= Beginning of Section =

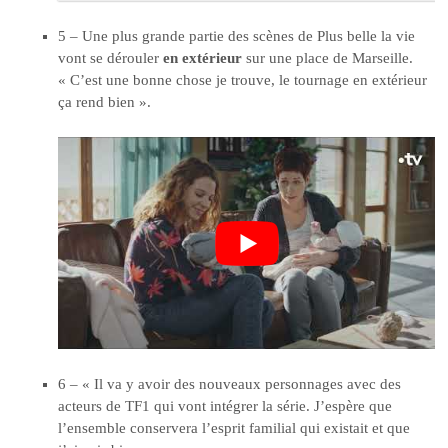
5 – Une plus grande partie des scènes de Plus belle la vie
vont se dérouler
en extérieur
sur une place de Marseille.
« C’est une bonne chose je trouve, le tournage en extérieur
ça rend bien ».
6 – « Il va y avoir des nouveaux personnages avec des
acteurs de TF1 qui vont intégrer la série. J’espère que
l’ensemble conservera l’esprit familial qui existait et que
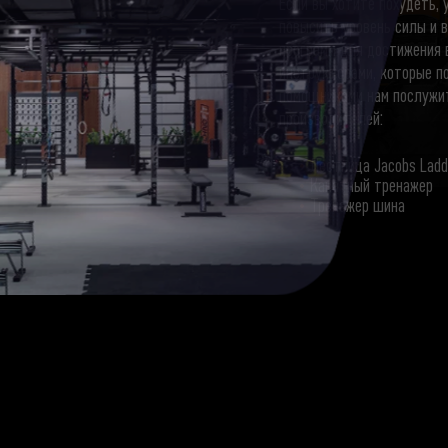
Если вы хотите похудеть,
повысить уровень силы и в
программ для достижения 
инструкторами, которые по
помощниками нам послужит
производителей:
Лестница Jacobs Ladd
Канатный тренажер
Тренажер шина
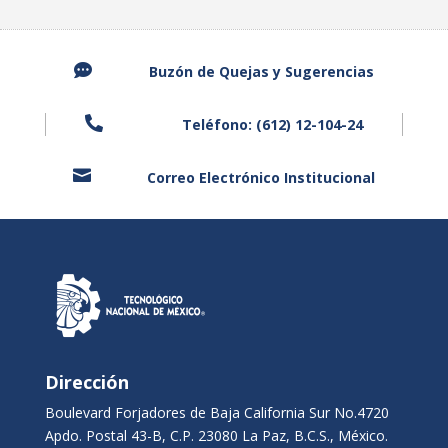

Buzón de Quejas y Sugerencias

Teléfono: (612) 12-104-24

Correo Electrónico Institucional
Dirección
Boulevard Forjadores de Baja California Sur No.4720
Apdo. Postal 43-B, C.P. 23080 La Paz, B.C.S., México.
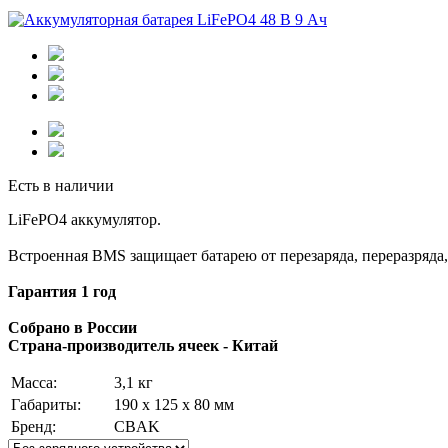
Есть в наличии
LiFePO4 аккумулятор.
Встроенная BMS защищает батарею от перезаряда, переразряда,
Гарантия 1 год
Собрано в России
Страна-производитель ячеек - Китай
Масса:
3,1 кг
Габариты:
190 х 125 х 80 мм
Бренд:
CBAK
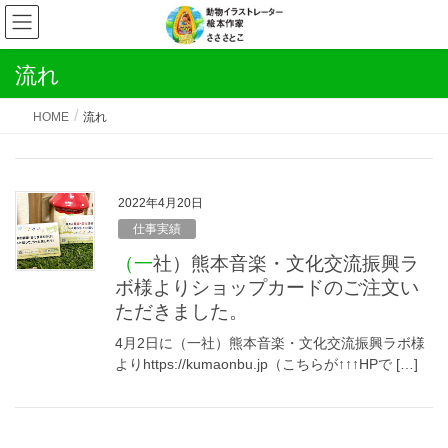
流れ
HOME
流れ
2022年4月20日
仕事実績
（一社）熊本音楽・文化交流振興ラ
ボ様よりショップカードのご注文い
ただきました。
4月2日に（一社）熊本音楽・文化交流振興ラボ様
よりhttps://kumaonbu.jp（こちらが↑↑↑HPで […]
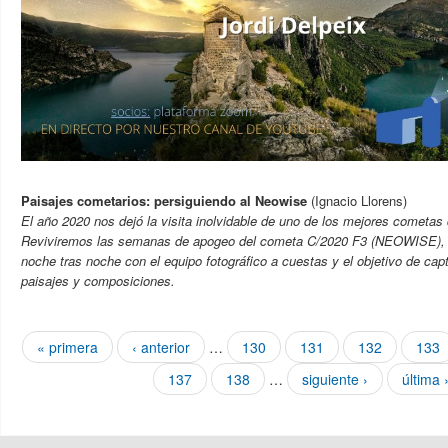
Paisajes cometarios: persiguiendo al Neowise
(Ignacio Llorens)
El año 2020 nos dejó la visita inolvidable de uno de los mejores cometas
Reviviremos las semanas de apogeo del cometa C/2020 F3 (NEOWISE), r
noche tras noche con el equipo fotográfico a cuestas y el objetivo de capt
paisajes y composiciones.
Páginas
« primera
‹ anterior
…
130
131
132
133
137
138
…
siguiente ›
última 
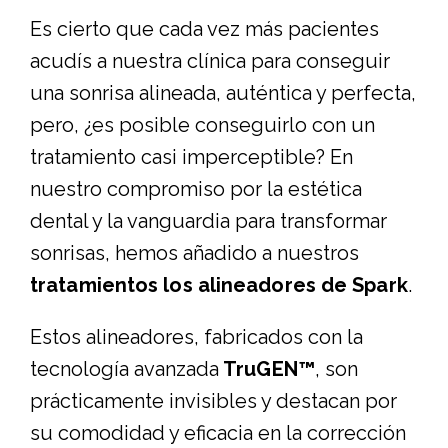
Es cierto que cada vez más pacientes
acudís a nuestra clínica para conseguir
una sonrisa alineada, auténtica y perfecta,
pero, ¿es posible conseguirlo con un
tratamiento casi imperceptible? En
nuestro compromiso por la estética
dental y la vanguardia para transformar
sonrisas, hemos añadido a nuestros
tratamientos los alineadores de Spark
.
Estos alineadores, fabricados con la
tecnología avanzada
TruGEN™
, son
prácticamente invisibles y destacan por
su comodidad y eficacia en la corrección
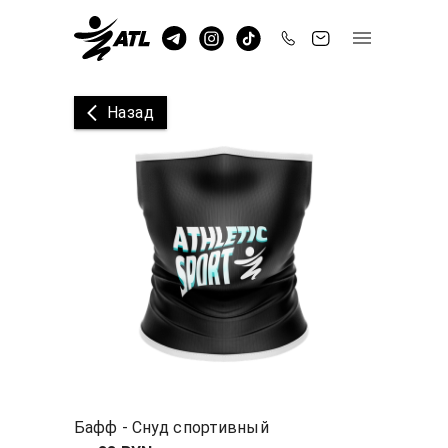
Назад
Бафф - Снуд спортивный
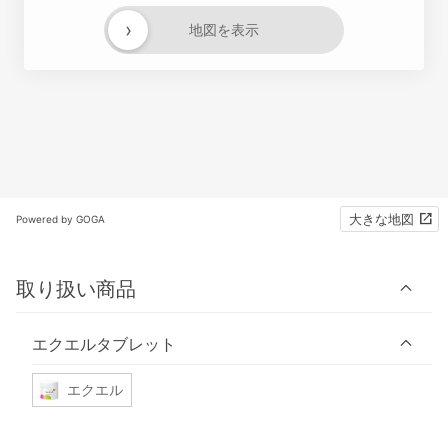
›
地図を表示
大きな地図
Powered by GOGA
取り扱い商品
エクエルタブレット
エクエル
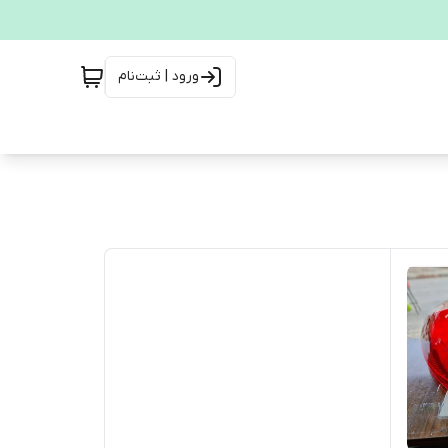
ورود | ثبت‌نام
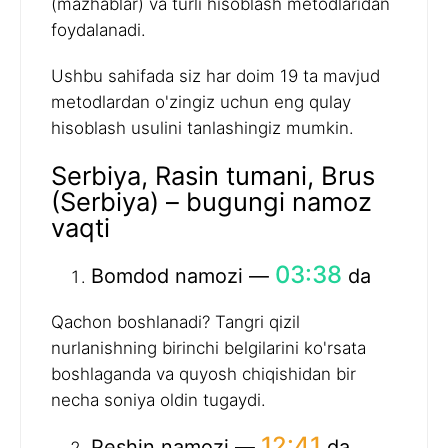
(mazhablar) va turli hisoblash metodlaridan
foydalanadi.
Ushbu sahifada siz har doim 19 ta mavjud
metodlardan o'zingiz uchun eng qulay
hisoblash usulini tanlashingiz mumkin.
Serbiya, Rasin tumani, Brus
(Serbiya) – bugungi namoz
vaqti
03:38
Bomdod namozi —
da
Qachon boshlanadi? Tangri qizil
nurlanishning birinchi belgilarini ko'rsata
boshlaganda va quyosh chiqishidan bir
necha soniya oldin tugaydi.
12:41
Peshin namozi —
da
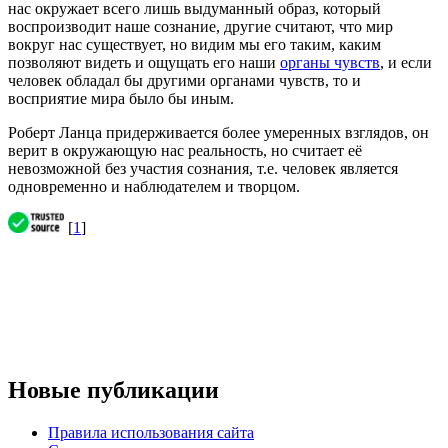
нас окружает всего лишь выдуманный образ, который
воспроизводит наше сознание, другие считают, что мир
вокруг нас существует, но видим мы его таким, каким
позволяют видеть и ощущать его наши
органы чувств
, и если
человек обладал бы другими органами чувств, то и
восприятие мира было бы иным.
Роберт Ланца придерживается более умеренных взглядов, он
верит в окружающую нас реальность, но считает её
невозможной без участия сознания, т.е. человек является
одновременно и наблюдателем и творцом.
[
1
]
Новые публикации
Правила использования сайта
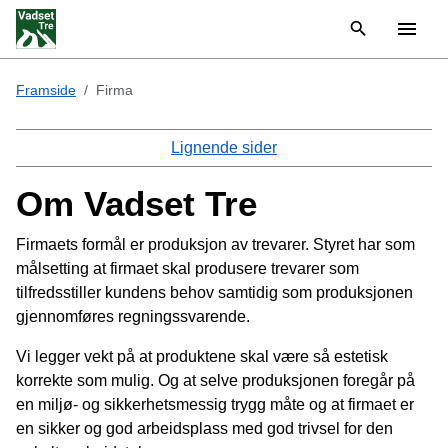
Framside
Firma
Lignende sider
Om Vadset Tre
Firmaets formål er produksjon av trevarer. Styret har som
målsetting at firmaet skal produsere trevarer som
tilfredsstiller kundens behov samtidig som produksjonen
gjennomføres regningssvarende.
Vi legger vekt på at produktene skal være så estetisk
korrekte som mulig. Og at selve produksjonen foregår på
en miljø- og sikkerhetsmessig trygg måte og at firmaet er
en sikker og god arbeidsplass med god trivsel for den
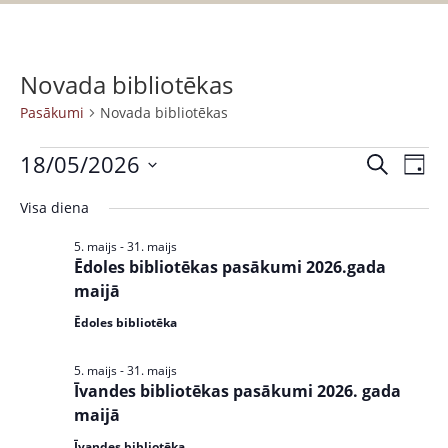
Novada bibliotēkas
Pasākumi
Novada bibliotēkas
18/05/2026
P
P
M
D
a
e
S
a
i
k
Visa diena
s
e
e
s
l
ā
n
l
5. maijs
-
31. maijs
ē
k
a
ā
Ēdoles bibliotēkas pasākumi 2026.gada
e
t
u
maijā
c
k
m
t
Ēdoles bibliotēka
u
s
d
V
a
m
5. maijs
-
31. maijs
i
Īvandes bibliotēkas pasākumi 2026. gada
t
i
e
maijā
e
w
S
.
Īvandes bibliotēka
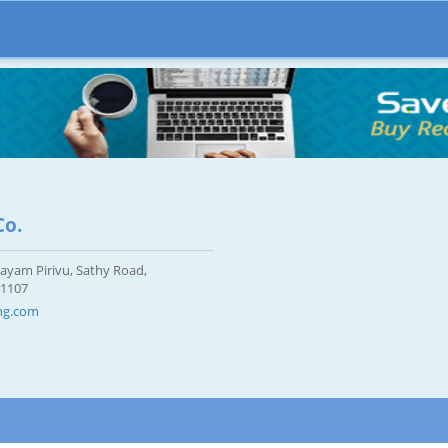
Co.
layam Pirivu, Sathy Road,
41107
ing.com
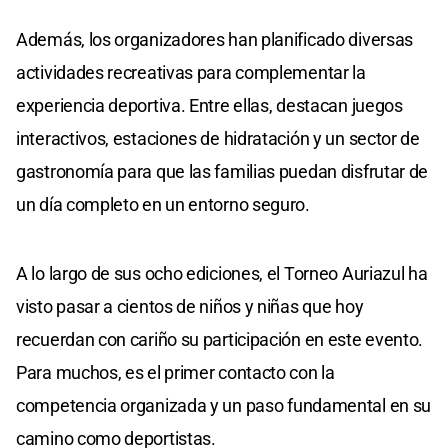
Además, los organizadores han planificado diversas
actividades recreativas para complementar la
experiencia deportiva. Entre ellas, destacan juegos
interactivos, estaciones de hidratación y un sector de
gastronomía para que las familias puedan disfrutar de
un día completo en un entorno seguro.
A lo largo de sus ocho ediciones, el Torneo Auriazul ha
visto pasar a cientos de niños y niñas que hoy
recuerdan con cariño su participación en este evento.
Para muchos, es el primer contacto con la
competencia organizada y un paso fundamental en su
camino como deportistas.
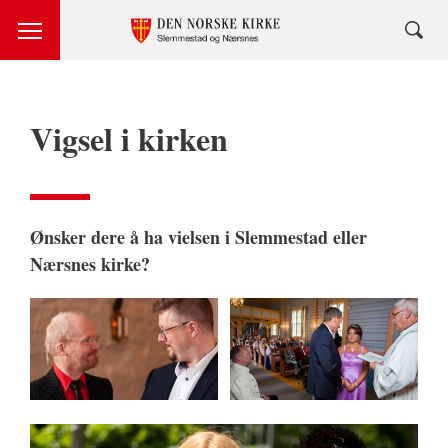
Vigsel i kirken
Ønsker dere å ha vielsen i Slemmestad eller
Nærsnes kirke?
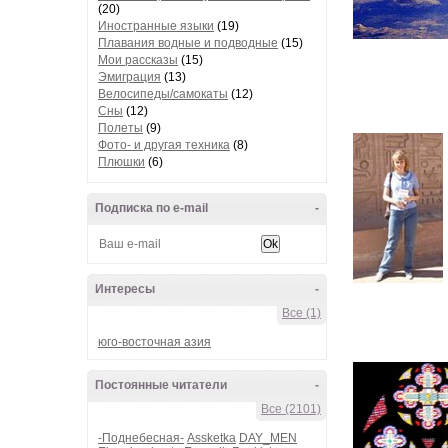
(20)
Иностранные языки
(19)
Плавания водные и подводные
(15)
Мои рассказы
(15)
Эмиграция
(13)
Велосипеды/самокаты
(12)
Сны
(12)
Полеты
(9)
Фото- и другая техника
(8)
Плюшки
(6)
Подписка по e-mail
-
Интересы
-
Все (1)
юго-восточная азия
Постоянные читатели
-
Все (2101)
-Поднебесная-
Assketka
DAY_MEN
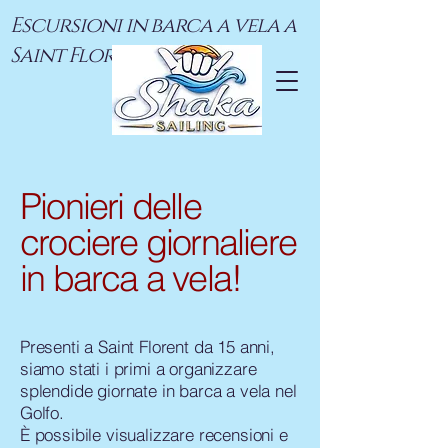
Escursioni in barca a vela a
Saint Florent
Pionieri delle
crociere giornaliere
in barca a vela!
Presenti a Saint Florent da 15 anni,
siamo stati i primi a organizzare
splendide giornate in barca a vela nel
Golfo.
È possibile visualizzare recensioni e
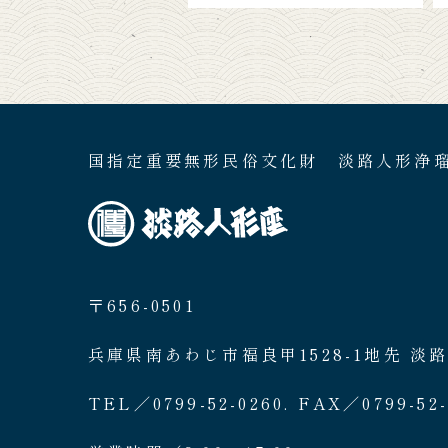
国指定重要無形民俗文化財 淡路人形浄
〒656-0501
兵庫県南あわじ市福良甲1528-1地先 淡
TEL／0799-52-0260. FAX／0799-52-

= End of Section =

**Exercise objective:**
Lines containing the word "destacan": copy each of them from the material.

**Final answer:**
prácticamente invisibles y destacan por
experiencia deportiva. Entre ellas, destacan juegos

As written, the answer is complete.